= The real McCoy =

Idiom and metaphor in the English language

"The real McCoy" is an idiom and metaphor used in much of the English-speaking world to mean "the real thing" or "the genuine article", e.g. "he's the real McCoy". The phrase has been the subject of numerous false etymologies.

== History ==
The phrase "The real McCoy" may be a corruption of the Scots "The real MacKay", first recorded in 1856 as: "A drappie o' the real MacKay" ("a drop of the real MacKay"). This appeared in a poem, "Deil's Hallowe'en", published in Glasgow and is widely accepted as the phrase's origin. A letter written by the Scottish author Robert Louis Stevenson in 1883 contains the phrase, "He's the real Mackay". In 1935, New Zealand mystery writer Ngaio Marsh presented a character in Enter a Murderer who muses whether gun cartridges used in a play were "the real Mackay."
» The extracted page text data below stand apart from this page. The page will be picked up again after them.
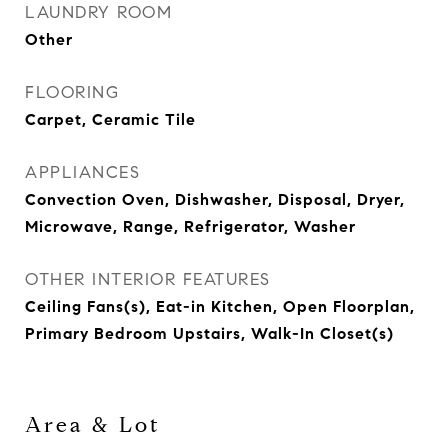
LAUNDRY ROOM
Other
FLOORING
Carpet, Ceramic Tile
APPLIANCES
Convection Oven, Dishwasher, Disposal, Dryer,
Microwave, Range, Refrigerator, Washer
OTHER INTERIOR FEATURES
Ceiling Fans(s), Eat-in Kitchen, Open Floorplan,
Primary Bedroom Upstairs, Walk-In Closet(s)
Area & Lot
In 1881, the expression was used in James S. Bond's The Rise and Fall of the 'Union Club'; Or, Boy Life in Canada. A character says, "By jingo! yes; so it will be. It's the 'real McCoy,' as Jim Hicks says. Nobody but a devil can find us there."

The expression has also been associated with Elijah McCoy's oil-drip cup invention, patented in 1872. One theory is that railroad engineers looking to avoid inferior copies would request it by name, inquiring if a locomotive was fitted with "the real McCoy system". This possible origin is mentioned in Elijah McCoy's biography at the National Inventors Hall of Fame. The original appearance of this claim in print can be traced to an advertisement which appeared in the December 1966 issue of Ebony. The ad, for Old Taylor Bourbon whiskey, ends with the tag line: "...but the most famous legacy McCoy left his country was his name."
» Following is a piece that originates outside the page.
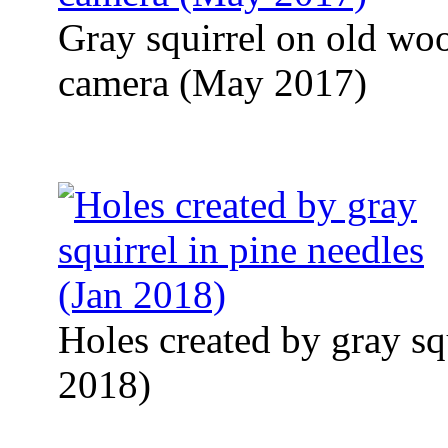
Gray squirrel on old woo
camera (May 2017)
Holes created by gray squ
2018)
In January of 1920, during the U.S. prohibition of alcohol, famous rum-runner William McCoy became the first to fill a boat with alcohol in the Caribbean, sail it up to New York City, and legally act as a floating liquor store three miles off shore. McCoy was careful to always stay outside the three mile limit, which was international waters in the early days of U.S. Prohibition. McCoy made a name for himself because he never adulterated the alcohol. While copy-cat rum runners would dilute their alcohol with chemicals like turpentine, wood alcohol and prune juice, McCoy never did. The sullied products were nicknamed "Booze," "Hooch" and "Rot Gut," while McCoy’s quality spirits became known as "The Real McCoy."
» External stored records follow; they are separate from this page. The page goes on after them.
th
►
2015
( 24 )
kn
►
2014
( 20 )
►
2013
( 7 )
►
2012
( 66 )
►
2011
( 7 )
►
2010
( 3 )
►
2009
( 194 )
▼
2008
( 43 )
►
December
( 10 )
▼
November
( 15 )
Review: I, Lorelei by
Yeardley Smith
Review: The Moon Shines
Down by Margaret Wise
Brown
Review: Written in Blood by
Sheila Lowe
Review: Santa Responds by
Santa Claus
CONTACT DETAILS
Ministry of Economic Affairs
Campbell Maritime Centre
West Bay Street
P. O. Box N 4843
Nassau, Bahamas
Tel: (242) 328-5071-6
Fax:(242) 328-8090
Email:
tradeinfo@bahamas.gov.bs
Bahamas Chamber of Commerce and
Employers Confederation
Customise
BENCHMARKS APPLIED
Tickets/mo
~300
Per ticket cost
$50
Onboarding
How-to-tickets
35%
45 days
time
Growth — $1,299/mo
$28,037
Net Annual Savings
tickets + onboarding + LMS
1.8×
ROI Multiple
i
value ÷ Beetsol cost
In the 1996 documentary The Line King, caricaturist Al Hirschfeld attributed the phrase to his friend, 1930s pioneer radio host George Braidwood McCoy, who proved he could live off the land without paying for food or rent. During the 1939 World's Fair he ate free food from the exhibitions, slept complimentary at the Royal Scot, shaved using the new electric shavers at the display exhibits, and earned spending money by selling his story to Life. During the Second World War, McCoy could be heard broadcasting his radio show in 1944 Rome, where he would sign off saying: "This is Sergeant George (The Real) McCoy folding his microphone and silently stealing away."

Alternative attributions include:
- A dispute between two branches of the Scots Clan Mackay over who was rightful leader. Lord Reay headed one branch and he came to be known as the Reay Mackay which migrated to 'the real McCoy'. See Huistean Du Mackay, 13th of Strathnaver for information about the dispute.
- Joseph McCoy (1837–1915) was mayor of Abilene, Kansas and styled himself 'the real McCoy'.
- The Hatfield–McCoy feud

===Kid McCoy===
In the United States, the phrase became associated with boxer Kid McCoy. One writer suggested that "It looks very much – without being able to say for sure – as though the term was originally the real Mackay, but became converted to the real McCoy in the U.S., either under the influence of Kid McCoy, or for some other reason."